35Beispielhaft kann dies anhand des 03.05.2007 aufgezeigt werden. Hier hat die Klägerin ausweislich der EDV-Liste über die manuelle Bankeinschaltung (Bl. 64) als Grund für die Kabine 7 angegeben "falsche Bank". Dies kann sowohl bedeuten, dass tatsächlich eine falsche Bank angestellt und leer in Betrieb gesetzt worden ist als auch, dass tatsächlich eine unbefugte Person mit Wissen und Wollen der Klägerin die Bank benutzt hat.
36Anhand dieses Beispiels wird aber auch deutlich, dass es der Beklagte unterlassen hat, diesbezüglich beweiskräftige Unterlagen zu ermitteln und vorzulegen. Denn wie sich aus den Erörterungen in der mündlichen Verhandlung vor dem Landesarbeitsgericht am 09.02.2009 ergeben hat, hat fast zu der gleichen Zeit als die Klägerin hinsichtlich der Sonnenbank Nr. 7 "falsche Bank" eingegeben hat, der Beklagte persönlich die Sonnenbank Nr. 1 benutzt. Dort hat die Klägerin für den Beklagten als Grund "kurt sonnen" eingegeben. Es ist in der mündlichen Verhandlung am 09.02.2009 unstreitig geworden, dass sich hinter der Bezeichnung "kurt sonnen" der Beklagte persönlich verbirgt. Der Beklagte hätte daher eine gegebenenfalls unbefugte Benutzung der Sonnenbank Nr. 7 unmittelbar feststellen können und insbesondere ohne weiteres die dort angeblich unberechtigte Nutzungsperson ermitteln können. Dies umso mehr, als der Beklagte in der mündlichen Verhandlung vor dem Landesarbeitsgericht am 09.02.2009 ebenfalls bekundet hat, dass er bereits drei Wochen vor Ausspruch der Kündigung - also seit der zweiten Aprilhälfte - gravierende Verdachtsmomente gegen die Klägerin gehabt habe, so dass aller Anlass bestanden hätte, eine solche Überprüfung vorzunehmen.

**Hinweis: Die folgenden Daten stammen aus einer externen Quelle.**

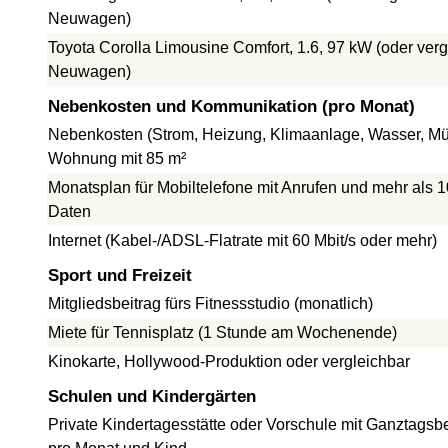
Neuwagen)
Toyota Corolla Limousine Comfort, 1.6, 97 kW (oder verg
Neuwagen)
Nebenkosten und Kommunikation (pro Monat)
Nebenkosten (Strom, Heizung, Klimaanlage, Wasser, Müll
Wohnung mit 85 m²
Monatsplan für Mobiltelefone mit Anrufen und mehr als 
Daten
Internet (Kabel-/ADSL-Flatrate mit 60 Mbit/s oder mehr)
Sport und Freizeit
Mitgliedsbeitrag fürs Fitnessstudio (monatlich)
Miete für Tennisplatz (1 Stunde am Wochenende)
Kinokarte, Hollywood-Produktion oder vergleichbar
Schulen und Kindergärten
Private Kindertagesstätte oder Vorschule mit Ganztagsb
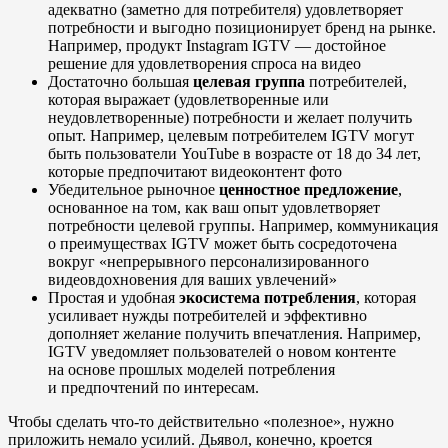
адекватно (заметно для потребителя) удовлетворяет
потребности и выгодно позиционирует бренд на рынке.
Например, продукт Instagram IGTV — достойное
решение для удовлетворения спроса на видео
Достаточно большая
целевая группа
потребителей,
которая выражает (удовлетворенные или
неудовлетворенные) потребности и желает получить
опыт. Например, целевым потребителем IGTV могут
быть пользователи YouTube в возрасте от 18 до 34 лет,
которые предпочитают видеоконтент фото
Убедительное рыночное
ценностное предложение
,
основанное на том, как ваш опыт удовлетворяет
потребности целевой группы. Например, коммуникация
о преимуществах IGTV может быть сосредоточена
вокруг «непрерывного персонализированного
видеовдохновения для ваших увлечений»
Простая и удобная
экосистема потребления
, которая
усиливает нужды потребителей и эффективно
дополняет желание получить впечатления. Например,
IGTV уведомляет пользователей о новом контенте
на основе прошлых моделей потребления
и предпочтений по интересам.
Чтобы сделать что-то действительно «полезное», нужно
приложить немало усилий. Дьявол, конечно, кроется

37Bei dem Vorwurf, die Klägerin habe bewusst falsche Angaben als Grund für die Buchung eingegeben, bspw. "falsche Bank" oder "falsche Zeit" handelt es sich damit allenfalls um Spekulationen und Vermutungen des Beklagten und es ist dem Beklagten vorzuhalten, dass er es trotz seiner nach seinen Angaben bereits seit drei Wochen vor Kündigungsausspruch bestehenden Kenntnis von den Verdachtsmomenten unterlassen hat, aussagekräftige Fakten zu ermitteln.
38Es fehlt daher an konkreten Fakten, auf die der Beklagte seine Verdächtigungen stützen könnte, und dem Beklagten ist dies, wie die zuvor zitierten Äußerungen zeigen, auch bewusst.
41Die außerordentliche Kündigung ist daher rechtsunwirksam.
44R e c h t s m i t t e l b e l e h r u n g :
47Gegen dieses Urteil ist kein Rechtsmittel gegeben. Hinsichtlich der Voraussetzungen einer Nichtzulassungsbeschwerde wird auf § 72 a ArbGG Bezug genommen.